Neoadjuvant Chemoradiotherapy Combined With PD-1 Inhibitor and Thymalfasin for Locally Advanced Mid-low Rectal Cancer

Colorectal Neoplasms Clinical Trial

Official title:

Efficacy and Safety of Neoadjuvant Chemoradiotherapy Combined With PD-1 Inhibitor and Thymalfasin for Locally Advanced Mid-low Rectal Cancer: a Single-center, Retrospective, Controlled Study

Clinical Trial Details — Status: Not yet recruiting

Administrative data

• NCT number: NCT06024356
• Other study ID #: BFH-TTNCRT
• Status: Not yet recruiting
• Start date: September 20, 2023
• Est. completion date: March 30, 2024

Study information

• Verified date: September 2023
• Source: Beijing Friendship Hospital
• Contact: n/a
• Is FDA regulated: No
• Study type: Observational

Clinical Trial Summary

It is a single-center, retrospective, controlled study to investigate the efficacy and safety of neoadjuvant chemoradiotherapy combined with PD-1 inhibitor and thymalfasin for locally advanced mid-low rectal cancer.

Description:

Study Purpose

1. To evaluate the efficacy and safety of neoadjuvant chemoradiotherapy combined with PD-1 inhibitor and thymalfasin for locally advanced mid-low rectal cancer.

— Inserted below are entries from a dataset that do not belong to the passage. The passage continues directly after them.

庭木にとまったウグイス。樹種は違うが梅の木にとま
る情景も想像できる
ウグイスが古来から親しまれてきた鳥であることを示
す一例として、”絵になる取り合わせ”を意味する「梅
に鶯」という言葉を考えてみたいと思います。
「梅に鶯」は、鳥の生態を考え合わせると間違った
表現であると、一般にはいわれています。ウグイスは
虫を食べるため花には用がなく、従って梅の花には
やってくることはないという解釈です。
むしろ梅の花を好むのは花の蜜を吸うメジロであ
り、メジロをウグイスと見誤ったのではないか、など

2. To explore the effects of neoadjuvant chemoradiotherapy combined with PD-1 inhibitor and thymalfasin on the immune microenvironment of locally advanced mid-low rectal cancer.

Study Design: A single-center, retrospective, controlled study Subjects were divided into two groups according to whether or not they received thymalfasin: group 1 was treated with neoadjuvant chemoradiotherapy combined with PD-1 inhibitor, and group 2 was treated with neoadjuvant chemoradiotherapy combined with PD-1 inhibitor and thymalfasin.

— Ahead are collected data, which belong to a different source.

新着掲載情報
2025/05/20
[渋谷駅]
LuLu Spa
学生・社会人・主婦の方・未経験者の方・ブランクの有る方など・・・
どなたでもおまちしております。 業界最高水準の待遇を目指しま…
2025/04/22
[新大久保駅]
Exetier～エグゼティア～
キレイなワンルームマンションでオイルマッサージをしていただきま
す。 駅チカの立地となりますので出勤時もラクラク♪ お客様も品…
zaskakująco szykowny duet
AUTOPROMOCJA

Subjects received long course radiotherapy (50 Gy/25f, 2 Gy/f, 5 days/week) for the first 5 weeks and three 21-day cycles capecitabine (1000 mg/m2, bid, po, day1-14) plus three 21-day cycles tislelizumab (200 mg, iv.gtt, day 8) for the first 9 weeks. After that, patients rested for two weeks (week 10-11)。6-8 weeks after the end of radiotherapy, patients underwent TME surgery (12-14 weeks). Thymalfasin was started on the first day of neoadjuvant chemoradiotherapy, 1.6 mg subcutaneously twice a week until the end of the last neoadjuvant treatment.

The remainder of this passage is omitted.